There's no doubt watchmakers are yearning for halcyon days, and it shows; many of the best and buzziest watches on offer are throwbacks. This is a play to brand enthusiasts and a response to consumers' abiding (and increasing) taste for mid-century design and minimalist sophistication.
Please find below some early favorites of that ilk, plus a couple of fresh innovations too advanced to ignore.
Patek Philippe Perpetual Calendar Ref. 5320G
With its white-gold case, its cream-colored lacquer dial, and the retro-modern styling of its numerals, this watch is painfully beautiful. Its calendar requires an adjustment once every 122 years. It will take far longer than that for it to go out of style.
Relatively obscure but definitely august, Zodiac was founded in Switzerland in 1882 and bought by Fossil Group Inc. in 2001. Going back to the future, it is releasing a limited-edition 42-millimeter automatic directly inspired by a vintage aviation classic. Mid-century form follow high-altitude functionality: The numbers and superluminova hands are legible, even in extreme conditions, and the crown is large enough to set the time, even when you're wearing gloves.
Bulova Chronograph C
Invariably called the "Stars & Stripes" by its passionate cult of collectors, the original Chronograph C appeared in 1970, with its hands styled as rockets. Because there are no lugs on the case, the mesh bracelet falls freely, dripping with space age style.

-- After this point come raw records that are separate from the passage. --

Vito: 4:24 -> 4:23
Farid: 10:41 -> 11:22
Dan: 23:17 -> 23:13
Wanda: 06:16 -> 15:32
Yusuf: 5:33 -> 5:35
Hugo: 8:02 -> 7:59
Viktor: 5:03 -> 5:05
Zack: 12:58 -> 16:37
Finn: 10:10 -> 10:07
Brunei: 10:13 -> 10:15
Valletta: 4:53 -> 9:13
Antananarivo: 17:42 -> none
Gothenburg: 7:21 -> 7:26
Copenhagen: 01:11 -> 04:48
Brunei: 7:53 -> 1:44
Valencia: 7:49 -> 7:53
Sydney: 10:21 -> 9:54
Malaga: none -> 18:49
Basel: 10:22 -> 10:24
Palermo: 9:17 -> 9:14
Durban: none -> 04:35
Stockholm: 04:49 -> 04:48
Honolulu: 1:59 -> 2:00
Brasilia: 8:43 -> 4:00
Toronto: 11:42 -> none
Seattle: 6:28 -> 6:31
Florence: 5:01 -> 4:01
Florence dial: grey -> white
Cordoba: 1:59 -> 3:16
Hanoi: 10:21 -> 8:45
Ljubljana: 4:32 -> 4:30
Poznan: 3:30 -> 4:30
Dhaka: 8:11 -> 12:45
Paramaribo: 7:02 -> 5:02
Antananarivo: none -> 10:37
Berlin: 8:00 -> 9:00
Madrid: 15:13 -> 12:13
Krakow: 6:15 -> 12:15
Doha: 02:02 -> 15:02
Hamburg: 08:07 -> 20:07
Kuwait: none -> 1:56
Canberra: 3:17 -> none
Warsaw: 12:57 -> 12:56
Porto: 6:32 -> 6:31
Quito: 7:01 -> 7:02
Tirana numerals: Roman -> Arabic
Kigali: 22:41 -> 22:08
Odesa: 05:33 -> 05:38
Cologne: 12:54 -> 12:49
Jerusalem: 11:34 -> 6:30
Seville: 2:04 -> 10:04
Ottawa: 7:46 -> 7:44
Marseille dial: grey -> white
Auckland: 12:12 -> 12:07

Tudor Heritage Black Bay Chronograph
This is the first Black Bay (Tudor's popular dive line) to feature a new manufacture movement developed in partnership with Breitling. At $5,050, it will be sold at an excellent price point for the racing-meets-diving aesthetic combo.
Grand Seiko SBGR305
Grand Seiko announced it that would exist as a brand entirely separate from that of plain, old, regular Seiko. That exercise in branding seems a bit superfluous, given the wholly distinctive elegance of its multiple homages to its very first watch. The brand is releasing three 38mm watches (platinum, gold, and steel) nearly identical to that 1960 classic, and our interest was further piqued by this "modern reinterpretation" of it. Its 40.5mm case is made of an exclusive new material called "brilliant hard titanium," and its exhibition case-back offers a view of a new automatic caliber.
Zenith Defy El Primero 21
One of Baselworld's buzziest innovations is this marvel's central hand, which transforms into a hundredth-of-a-second hand at the touch of a pusher. The hand completes a full turn of the dial in one second; the markers measure itty-bitty increments. Zenith SA calls it "patented chronograph control mechanism," and we are too dumbstruck by its extraordinarily engineering to say much in reply.
Longines Heritage 1945
Burrowing into its archives and updating a heroically refined model, the house expanded the steel case, from 38mm to 40mm, and replaced the manual winding caliber with an automatic movement. Better yet, it left the convex, copper dial and the wide, flat bezel just as they (perfectly) were. The velvet feel of its nubuck strap makes an excellent textural complement to all of its cool classic smoothness.
Hermès Slim d’Hermès L’heure Impatiente
Charming and chiming, this rose-gold timepiece is a legit work of art. File it under Franco-Swiss Romanticism. With the counter, you set the thing to ding at some event eagerly anticipated in the next 12 hours. Sixty minutes out, the hand of the "mechanical hourglass" starts its march toward the quarter note floating near the 6 o'clock position. At zero hour, it emits a sound modulated for wearer's ears only. It's a very striking mechanism, indeed.